Set down every entry exactly as it stands, omitting any picture.

#### [Data to use]
◇ ◇ ◇ ◇ ◇ ◇ ◇

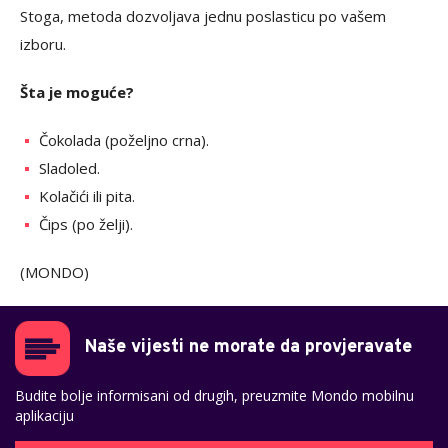
Stoga, metoda dozvoljava jednu poslasticu po vašem
izboru.
Šta je moguće?
Čokolada (poželjno crna).
Sladoled.
Kolačići ili pita.
Čips (po želji).
(MONDO)
Naše vijesti ne morate da provjeravate
Budite bolje informisani od drugih, preuzmite Mondo mobilnu
aplikaciju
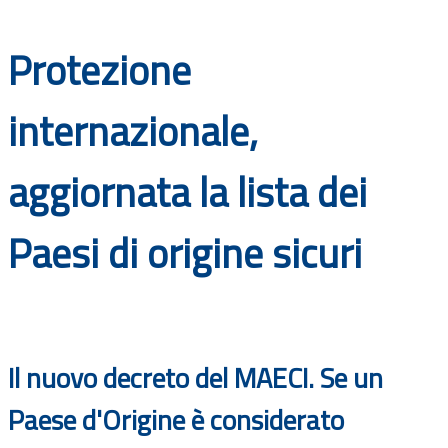
Documenti
Protezione
Bandi
internazionale,
Guide
aggiornata la lista dei
Paesi di origine sicuri
Il nuovo decreto del MAECI. Se un
Paese d'Origine è considerato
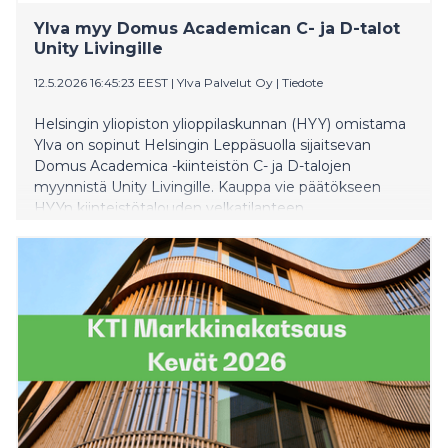
Ylva myy Domus Academican C- ja D-talot
Unity Livingille
12.5.2026 16:45:23 EEST
|
Ylva Palvelut Oy
|
Tiedote
Helsingin yliopiston ylioppilaskunnan (HYY) omistama
Ylva on sopinut Helsingin Leppäsuolla sijaitsevan
Domus Academica -kiinteistön C- ja D-talojen
myynnistä Unity Livingille. Kauppa vie päätökseen
HYYn kiinteistötalouden velkatilanteen
kokonaisjärjestelyn. Myytävässä kiinteistössä on tällä
hetkellä pääasiassa vuokrattavia opiskelija-asuntoja, ja
ostajan tarkoituksena on säilyttää talot opiskelija-
asuntokäytössä myös jatkossa.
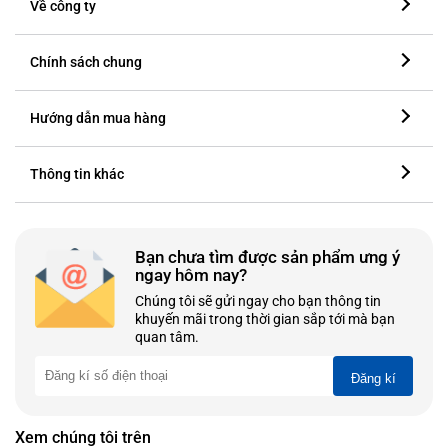
Về công ty
Chính sách chung
Hướng dẫn mua hàng
Thông tin khác
Bạn chưa tìm được sản phẩm ưng ý
ngay hôm nay?
Chúng tôi sẽ gửi ngay cho bạn thông tin
khuyến mãi trong thời gian sắp tới mà bạn
quan tâm.
Đăng kí
Xem chúng tôi trên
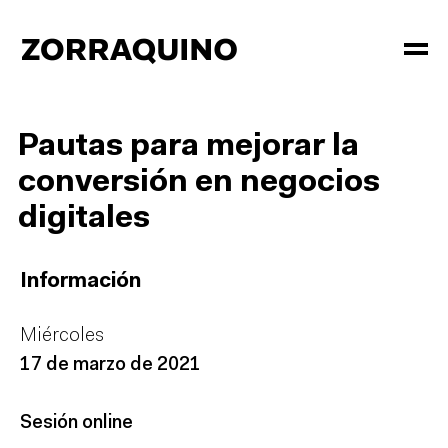
Pautas para mejorar la
conversión en negocios
digitales
Información
Miércoles
17 de marzo de 2021
Sesión online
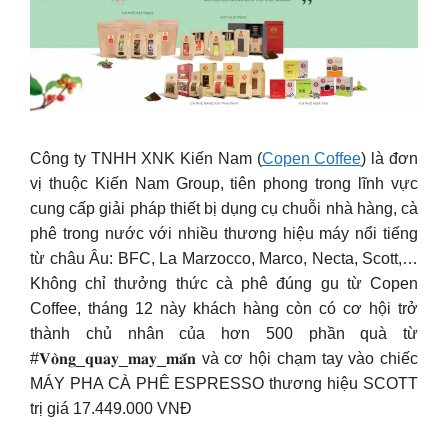
Công ty TNHH XNK Kiến Nam (
Copen Coffee
) là đơn
vị thuộc Kiến Nam Group, tiên phong trong lĩnh vực
cung cấp giải pháp thiết bị dụng cụ chuỗi nhà hàng, cà
phê trong nước với nhiều thương hiệu máy nổi tiếng
từ châu Âu: BFC, La Marzocco, Marco, Necta, Scott,…
Không chỉ thưởng thức cà phê đúng gu từ Copen
Coffee, tháng 12 này khách hàng còn có cơ hội trở
thành chủ nhân của hơn 500 phần quà từ
#𝐕𝐨̀𝐧𝐠_𝐪𝐮𝐚𝐲_𝐦𝐚𝐲_𝐦𝐚̆́𝐧 và cơ hội chạm tay vào chiếc
MÁY PHA CÀ PHÊ ESPRESSO thương hiệu SCOTT
trị giá 17.449.000 VNĐ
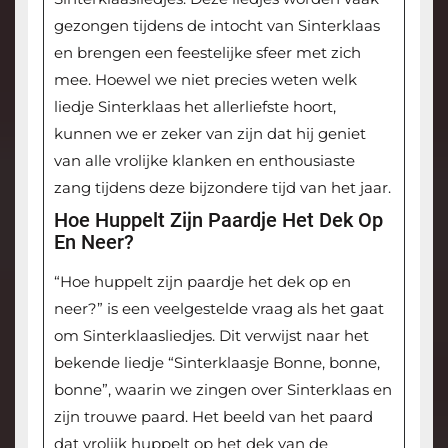
gezongen tijdens de intocht van Sinterklaas
en brengen een feestelijke sfeer met zich
mee. Hoewel we niet precies weten welk
liedje Sinterklaas het allerliefste hoort,
kunnen we er zeker van zijn dat hij geniet
van alle vrolijke klanken en enthousiaste
zang tijdens deze bijzondere tijd van het jaar.
Hoe Huppelt Zijn Paardje Het Dek Op
En Neer?
“Hoe huppelt zijn paardje het dek op en
neer?” is een veelgestelde vraag als het gaat
om Sinterklaasliedjes. Dit verwijst naar het
bekende liedje “Sinterklaasje Bonne, bonne,
bonne”, waarin we zingen over Sinterklaas en
zijn trouwe paard. Het beeld van het paard
dat vrolijk huppelt op het dek van de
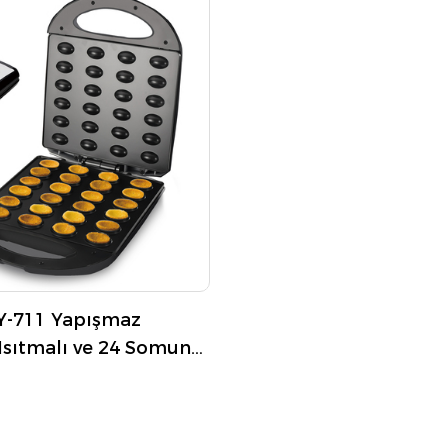
-711 Yapışmaz
Isıtmalı ve 24 Somun
etli Somun Makinesi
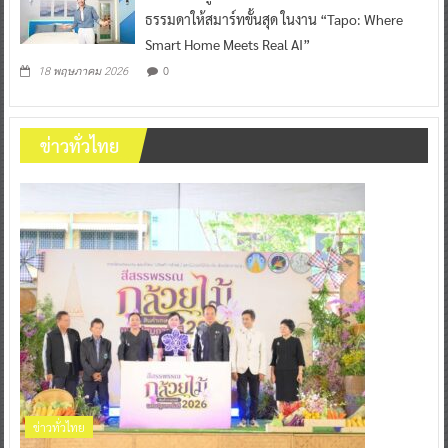
ธรรมดาให้สมาร์ทขั้นสุด ในงาน “Tapo: Where
Smart Home Meets Real AI”
0
18 พฤษภาคม 2026
ข่าวทั่วไทย
ข่าวทั่วไทย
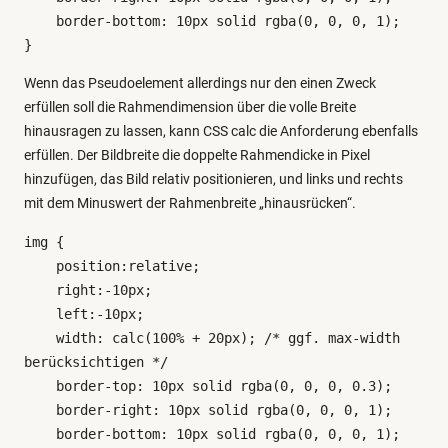
    border-bottom: 10px solid rgba(0, 0, 0, 1);

}
Wenn das Pseudoelement allerdings nur den einen Zweck
erfüllen soll die Rahmendimension über die volle Breite
hinausragen zu lassen, kann CSS calc die Anforderung ebenfalls
erfüllen. Der Bildbreite die doppelte Rahmendicke in Pixel
hinzufügen, das Bild relativ positionieren, und links und rechts
mit dem Minuswert der Rahmenbreite „hinausrücken“.
img {

    position:relative;

    right:-10px;

    left:-10px;

    width: calc(100% + 20px); /* ggf. max-width 
berücksichtigen */

    border-top: 10px solid rgba(0, 0, 0, 0.3);

    border-right: 10px solid rgba(0, 0, 0, 1);

    border-bottom: 10px solid rgba(0, 0, 0, 1);
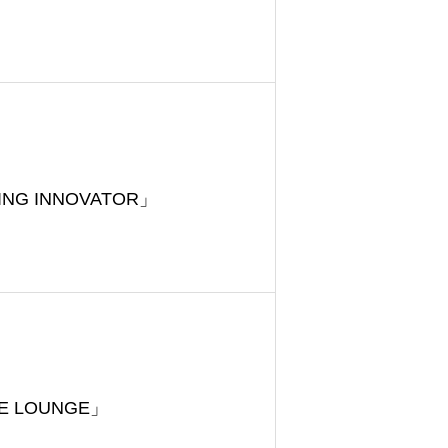
NG INNOVATOR」
 LOUNGE」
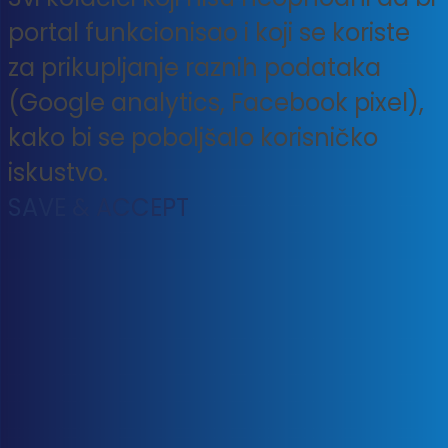
portal funkcionisao i koji se koriste
za prikupljanje raznih podataka
(Google analytics, Facebook pixel),
kako bi se poboljšalo korisničko
iskustvo.
SAVE & ACCEPT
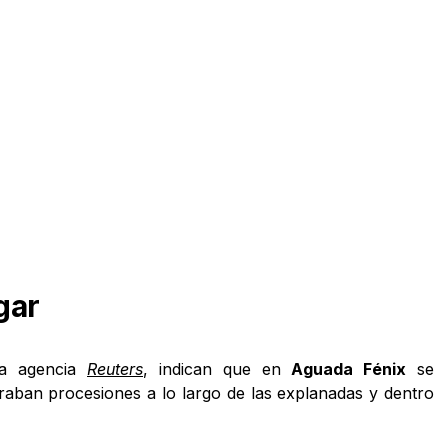
gar
la agencia
Reuters
, indican que en
Aguada Fénix
se
craban procesiones a lo largo de las explanadas y dentro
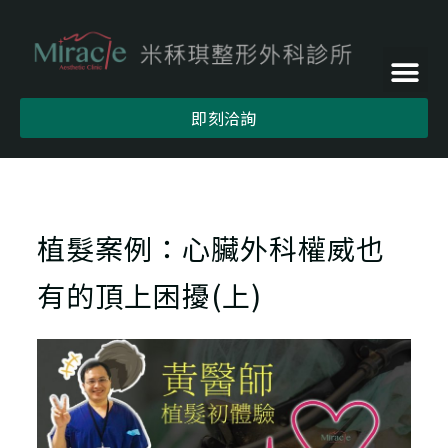
即刻洽詢
植髮案例：心臟外科權威也
有的頂上困擾(上)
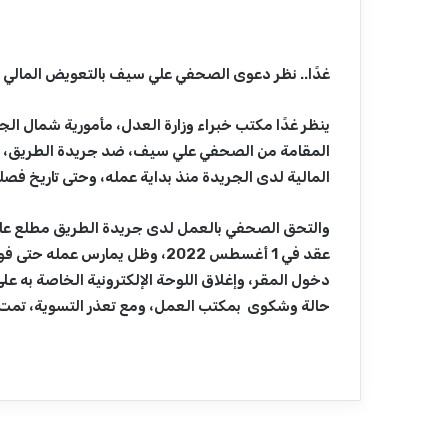
غدًا.. نظر دعوى الصحفي علي سيف بالتعويض المالي
المقامة من الصحفي علي سيف، ضد جريدة الطريق، ل
المالية لدى الجريدة منذ بداية عمله، وحتى تاريخ فص
دخول المقر، وإغلاق اللوحة الإلكترونية الخاصة به ع
حالة وشكوى بمكتب العمل، ومع تعذر التسوية، تمت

◇ ◇ ◇ ◇ ◇ ◇ ◇

#### [Solution to this exercise]
Stoga, metoda dozvoljava jednu poslasticu po vašem
izboru.
Šta je moguće?
Čokolada (poželjno crna).
Sladoled.
Kolačići ili pita.
Čips (po želji).
(MONDO)
Naše vijesti ne morate da provjeravate
Budite bolje informisani od drugih, preuzmite Mondo mobilnu
aplikaciju
Documenti
Protezione
Bandi
internazionale,
Guide
aggiornata la lista dei
Paesi di origine sicuri
Il nuovo decreto del MAECI. Se un
Paese d'Origine è considerato
Ylva myy Domus Academican C- ja D-talot
Unity Livingille
12.5.2026 16:45:23 EEST
|
Ylva Palvelut Oy
|
Tiedote
Helsingin yliopiston ylioppilaskunnan (HYY) omistama
Ylva on sopinut Helsingin Leppäsuolla sijaitsevan
Domus Academica -kiinteistön C- ja D-talojen
myynnistä Unity Livingille. Kauppa vie päätökseen
HYYn kiinteistötalouden velkatilanteen
kokonaisjärjestelyn. Myytävässä kiinteistössä on tällä
hetkellä pääasiassa vuokrattavia opiskelija-asuntoja, ja
ostajan tarkoituksena on säilyttää talot opiskelija-
asuntokäytössä myös jatkossa.
Về công ty
Chính sách chung
Hướng dẫn mua hàng
Thông tin khác
Bạn chưa tìm được sản phẩm ưng ý
ngay hôm nay?
Chúng tôi sẽ gửi ngay cho bạn thông tin
khuyến mãi trong thời gian sắp tới mà bạn
quan tâm.
Đăng kí
Xem chúng tôi trên
Pautas para mejorar la
conversión en negocios
digitales
Información
Miércoles
17 de marzo de 2021
Sesión online
Công ty TNHH XNK Kiến Nam (
Copen Coffee
) là đơn
vị thuộc Kiến Nam Group, tiên phong trong lĩnh vực
cung cấp giải pháp thiết bị dụng cụ chuỗi nhà hàng, cà
phê trong nước với nhiều thương hiệu máy nổi tiếng
từ châu Âu: BFC, La Marzocco, Marco, Necta, Scott,…
Không chỉ thưởng thức cà phê đúng gu từ Copen
Coffee, tháng 12 này khách hàng còn có cơ hội trở
thành chủ nhân của hơn 500 phần quà từ
#𝐕𝐨̀𝐧𝐠_𝐪𝐮𝐚𝐲_𝐦𝐚𝐲_𝐦𝐚̆́𝐧 và cơ hội chạm tay vào chiếc
MÁY PHA CÀ PHÊ ESPRESSO thương hiệu SCOTT
trị giá 17.449.000 VNĐ
gezongen tijdens de intocht van Sinterklaas
en brengen een feestelijke sfeer met zich
mee. Hoewel we niet precies weten welk
liedje Sinterklaas het allerliefste hoort,
kunnen we er zeker van zijn dat hij geniet
van alle vrolijke klanken en enthousiaste
zang tijdens deze bijzondere tijd van het jaar.
Hoe Huppelt Zijn Paardje Het Dek Op
En Neer?
“Hoe huppelt zijn paardje het dek op en
neer?” is een veelgestelde vraag als het gaat
om Sinterklaasliedjes. Dit verwijst naar het
bekende liedje “Sinterklaasje Bonne, bonne,
bonne”, waarin we zingen over Sinterklaas en
zijn trouwe paard. Het beeld van het paard
dat vrolijk huppelt op het dek van de
-711 Yapışmaz
Isıtmalı ve 24 Somun
etli Somun Makinesi
ธรรมดาให้สมาร์ทขั้นสุด ในงาน “Tapo: Where
Smart Home Meets Real AI”
0
18 พฤษภาคม 2026
ข่าวทั่วไทย
ข่าวทั่วไทย
    border-bottom: 10px solid rgba(0, 0, 0, 1);

}
Wenn das Pseudoelement allerdings nur den einen Zweck
erfüllen soll die Rahmendimension über die volle Breite
hinausragen zu lassen, kann CSS calc die Anforderung ebenfalls
erfüllen. Der Bildbreite die doppelte Rahmendicke in Pixel
hinzufügen, das Bild relativ positionieren, und links und rechts
mit dem Minuswert der Rahmenbreite „hinausrücken“.
img {

    position:relative;

    right:-10px;

    left:-10px;

    width: calc(100% + 20px); /* ggf. max-width 
berücksichtigen */

    border-top: 10px solid rgba(0, 0, 0, 0.3);

    border-right: 10px solid rgba(0, 0, 0, 1);

    border-bottom: 10px solid rgba(0, 0, 0, 1);
NG INNOVATOR」
 LOUNGE」
portal funkcionisao i koji se koriste
za prikupljanje raznih podataka
(Google analytics, Facebook pixel),
kako bi se poboljšalo korisničko
iskustvo.
SAVE & ACCEPT
gar
la agencia
Reuters
, indican que en
Aguada Fénix
se
craban procesiones a lo largo de las explanadas y dentro
即刻洽詢
植髮案例：心臟外科權威也
有的頂上困擾(上)
غدًا.. نظر دعوى الصحفي علي سيف بالتعويض المالي
المقامة من الصحفي علي سيف، ضد جريدة الطريق، ل
المالية لدى الجريدة منذ بداية عمله، وحتى تاريخ فص
دخول المقر، وإغلاق اللوحة الإلكترونية الخاصة به ع
حالة وشكوى بمكتب العمل، ومع تعذر التسوية، تمت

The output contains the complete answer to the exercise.